Melting and Crystallization of Ice in Partially Filled Nanopores
EG Solveyra and E de la Llave and DA Scherlis and V Molinero, JOURNAL OF PHYSICAL CHEMISTRY B, 115, 14196-14204 (2011).
DOI: 10.1021/jp205008w
We investigate the melting and formation of ice in partially filled hydrophilic and hydrophobic nanopores of 3 nm diameter using molecular dynamics simulations with the mW water model. Above the melting temperature, the partially filled nanopores contain two water phases in coexistence: a condensed liquid plug and a surface-adsorbed phase. It has been long debated in the literature whether the surface-adsorbed phase is involved in the crystallization.
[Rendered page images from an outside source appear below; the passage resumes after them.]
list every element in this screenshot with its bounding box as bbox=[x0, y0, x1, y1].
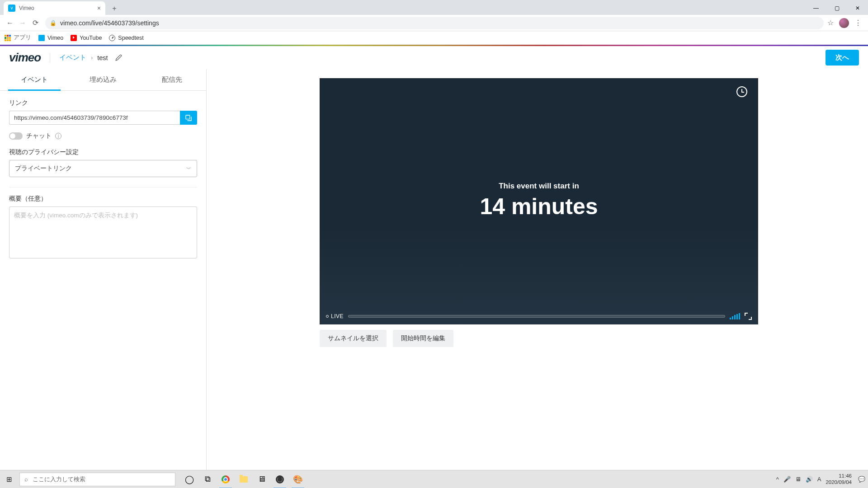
taskbar-apps: ◯ ⧉ 🖥 🎨 bbox=[182, 470, 306, 488]
vimeo-header: vimeo イベント › test 次へ bbox=[0, 46, 868, 69]
player-control-bar: LIVE bbox=[320, 308, 758, 324]
reload-button[interactable]: ⟳ bbox=[29, 17, 42, 29]
link-row bbox=[9, 111, 197, 125]
explorer-taskbar-icon[interactable] bbox=[236, 470, 251, 488]
taskview-icon[interactable]: ⧉ bbox=[200, 470, 215, 488]
close-window-button[interactable]: ✕ bbox=[847, 1, 868, 15]
apps-shortcut[interactable]: アプリ bbox=[5, 34, 31, 42]
next-button[interactable]: 次へ bbox=[826, 50, 859, 66]
new-tab-button[interactable]: + bbox=[108, 2, 121, 15]
start-button[interactable]: ⊞ bbox=[0, 470, 18, 488]
description-label: 概要（任意） bbox=[9, 195, 197, 203]
clock-icon bbox=[736, 86, 747, 97]
bookmark-vimeo[interactable]: Vimeo bbox=[38, 35, 63, 41]
chat-row: チャット i bbox=[9, 132, 197, 140]
breadcrumb-root[interactable]: イベント bbox=[59, 53, 86, 62]
bookmark-speedtest[interactable]: Speedtest bbox=[109, 35, 143, 41]
signal-icon bbox=[730, 313, 740, 319]
live-dot-icon bbox=[326, 315, 329, 318]
minimize-button[interactable]: — bbox=[806, 1, 826, 15]
volume-icon[interactable]: 🔊 bbox=[806, 476, 813, 483]
description-textarea[interactable] bbox=[9, 206, 197, 258]
settings-tabs: イベント 埋め込み 配信先 bbox=[0, 69, 206, 91]
settings-sidebar: イベント 埋め込み 配信先 リンク チャット i 視聴のプライバシー設定 プライ… bbox=[0, 69, 207, 470]
video-player[interactable]: This event will start in 14 minutes LIVE bbox=[320, 78, 758, 324]
tab-event[interactable]: イベント bbox=[0, 69, 69, 90]
paint-taskbar-icon[interactable]: 🎨 bbox=[290, 470, 306, 488]
vimeo-logo[interactable]: vimeo bbox=[9, 51, 41, 65]
chrome-tab-strip: v Vimeo × + — ▢ ✕ bbox=[0, 0, 868, 15]
app-taskbar-icon[interactable]: 🖥 bbox=[254, 470, 269, 488]
main-layout: イベント 埋め込み 配信先 リンク チャット i 視聴のプライバシー設定 プライ… bbox=[0, 69, 868, 470]
ime-indicator[interactable]: A bbox=[817, 476, 821, 483]
chat-label: チャット bbox=[26, 132, 52, 140]
address-bar-row: ← → ⟳ 🔒 vimeo.com/live/454603739/setting… bbox=[0, 15, 868, 31]
vimeo-icon bbox=[38, 35, 45, 41]
window-controls: — ▢ ✕ bbox=[806, 1, 868, 15]
link-input[interactable] bbox=[9, 111, 180, 125]
privacy-label: 視聴のプライバシー設定 bbox=[9, 148, 197, 156]
tray-date: 2020/09/04 bbox=[826, 479, 852, 486]
display-icon[interactable]: 🖥 bbox=[795, 476, 801, 483]
link-label: リンク bbox=[9, 99, 197, 107]
address-bar[interactable]: 🔒 vimeo.com/live/454603739/settings bbox=[45, 17, 824, 29]
privacy-select[interactable]: プライベートリンク ﹀ bbox=[9, 160, 197, 177]
live-label: LIVE bbox=[331, 313, 344, 319]
bookmark-label: YouTube bbox=[80, 35, 102, 41]
cortana-icon[interactable]: ◯ bbox=[182, 470, 197, 488]
tab-title: Vimeo bbox=[19, 5, 34, 11]
browser-tab[interactable]: v Vimeo × bbox=[4, 1, 105, 15]
breadcrumb-current: test bbox=[97, 54, 108, 61]
search-placeholder: ここに入力して検索 bbox=[33, 475, 85, 483]
countdown: This event will start in 14 minutes bbox=[320, 182, 758, 220]
bookmark-star-icon[interactable]: ☆ bbox=[827, 19, 834, 27]
player-buttons-row: サムネイルを選択 開始時間を編集 bbox=[320, 330, 868, 347]
close-tab-icon[interactable]: × bbox=[97, 5, 101, 12]
svg-rect-0 bbox=[186, 115, 190, 119]
bookmark-label: Speedtest bbox=[118, 35, 143, 41]
microphone-icon[interactable]: 🎤 bbox=[783, 476, 791, 483]
edit-icon[interactable] bbox=[114, 53, 123, 62]
speedtest-icon bbox=[109, 35, 115, 41]
obs-taskbar-icon[interactable] bbox=[272, 470, 288, 488]
tray-chevron-icon[interactable]: ^ bbox=[776, 476, 779, 483]
progress-bar[interactable] bbox=[348, 315, 725, 318]
chevron-right-icon: › bbox=[91, 55, 93, 61]
url-text: vimeo.com/live/454603739/settings bbox=[60, 19, 159, 27]
back-button[interactable]: ← bbox=[4, 17, 16, 29]
tab-embed[interactable]: 埋め込み bbox=[69, 69, 137, 90]
bookmark-youtube[interactable]: YouTube bbox=[71, 35, 102, 41]
chrome-taskbar-icon[interactable] bbox=[218, 470, 233, 488]
system-tray: ^ 🎤 🖥 🔊 A 11:46 2020/09/04 💬 bbox=[776, 473, 868, 486]
countdown-time: 14 minutes bbox=[320, 193, 758, 220]
bookmark-label: Vimeo bbox=[47, 35, 63, 41]
windows-taskbar: ⊞ ⌕ ここに入力して検索 ◯ ⧉ 🖥 🎨 ^ 🎤 🖥 🔊 A 11:46 20… bbox=[0, 470, 868, 488]
copy-link-button[interactable] bbox=[180, 111, 197, 125]
youtube-icon bbox=[71, 35, 77, 41]
content-area: This event will start in 14 minutes LIVE… bbox=[207, 69, 868, 470]
settings-panel: リンク チャット i 視聴のプライバシー設定 プライベートリンク ﹀ 概要（任意… bbox=[0, 91, 206, 268]
info-icon[interactable]: i bbox=[55, 133, 61, 139]
forward-button[interactable]: → bbox=[16, 17, 29, 29]
profile-avatar[interactable] bbox=[839, 18, 849, 28]
chevron-down-icon: ﹀ bbox=[186, 165, 191, 172]
chat-toggle[interactable] bbox=[9, 132, 23, 140]
tray-time: 11:46 bbox=[826, 473, 852, 479]
tray-clock[interactable]: 11:46 2020/09/04 bbox=[826, 473, 854, 486]
divider bbox=[50, 53, 50, 63]
tab-destinations[interactable]: 配信先 bbox=[137, 69, 206, 90]
select-thumbnail-button[interactable]: サムネイルを選択 bbox=[320, 330, 387, 347]
lock-icon: 🔒 bbox=[50, 20, 57, 26]
bookmarks-bar: アプリ Vimeo YouTube Speedtest bbox=[0, 31, 868, 45]
apps-grid-icon bbox=[5, 35, 11, 41]
notifications-icon[interactable]: 💬 bbox=[858, 476, 865, 483]
maximize-button[interactable]: ▢ bbox=[826, 1, 847, 15]
fullscreen-icon[interactable] bbox=[745, 313, 752, 320]
edit-starttime-button[interactable]: 開始時間を編集 bbox=[393, 330, 453, 347]
breadcrumb: イベント › test bbox=[59, 53, 123, 62]
apps-label: アプリ bbox=[14, 34, 31, 42]
search-icon: ⌕ bbox=[24, 476, 28, 483]
taskbar-search[interactable]: ⌕ ここに入力して検索 bbox=[19, 473, 175, 486]
privacy-value: プライベートリンク bbox=[15, 164, 72, 173]
chrome-menu-icon[interactable]: ⋮ bbox=[854, 19, 862, 27]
We find that only the liquid plug crystallizes on cooling, producing ice I with stacks of hexagonal and cubic layers. The confined ice is wetted by a premelted liquid layer that persists in equilibrium with ice down to temperatures well below its melting point. The liquid-ice transition is first-order-like but rounded. We determine the temperature and enthalpy of melting as a function of the filling Fraction of the pore. In agreement with experiments, we find that the melting temperature of the nanoconfined ice is strongly depressed with respect to the bulk T-m, it depends weakly on the filling fraction and is insensitive to the hydrophobicity of the pore wall. The state of water in the crystallized hydrophilic and hydrophobic pores, however, is not the same: the hydrophobic pore has a negligible density of the surface-adsorbed phase and higher fraction of water in the ice phase than the hydrophilic pore. The widths of the ice cores are nevertheless comparable for the hydrophobic and hydrophilic pores, and this may explain their almost identical melting temperatures. The enthalpy of melting Delta H-m, when normalized by the actual amount of ice in the pore, is indistinguishable For the hydrophobic and hydrophilic pores, insensitive to the filling fraction, and within the error bars, the same as the difference in enthalpy between bulk liquid and bulk ice evaluated at the temperature of melting of ice in the nanopores.